A BREAK IN THE ACTION: Stalled cranes and shells of structures stand in contrast with the exuberant building boom of the last two decades along Sheikh Zayed Road.

A BREAK IN THE ACTION: Stalled cranes and shells of structures stand in contrast with the exuberant building boom of the last two decades along Sheikh Zayed Road.

Many of the city-state’s bigger-than-life projects may be in a holding pattern, but don’t look for its mega-growth world influence to be contained any time soon.

By Christopher Hawthorne, Architecture Critic
June 21, 2009
Reporting from Dubai, United Arab Emirates — If a city can be spectacularly quiet, this waterfront city-state has certainly qualified in recent months. Hundreds of abandoned construction cranes languish above Dubai’s gated communities and beach-side developments and, most dramatically, up and down Sheikh Zayed Road, its high-rise spine.
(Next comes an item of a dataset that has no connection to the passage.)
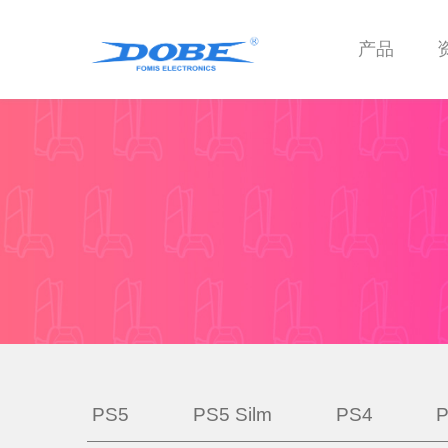
产品
PS5
PS5 Silm
PS4
P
According to a recent estimate in the Middle East Economic Digest, projects worth a staggering $335 billion in the United Arab Emirates — of which Dubai, with a population of about 2 million, is the largest member — are stalled or have been canceled outright.

Dubai’s residents, roughly 85% of them expatriates, have been left to wonder if the current crisis is merely a pause, a recessionary lull that will be painful but temporary, or closer to a fundamental reckoning that will entirely reorder the emirate and how it does business. The same question is being asked in cities around the world, of course. But it’s a particularly acute, even existential one here, since it goes right to the heart of Dubai’s self-image.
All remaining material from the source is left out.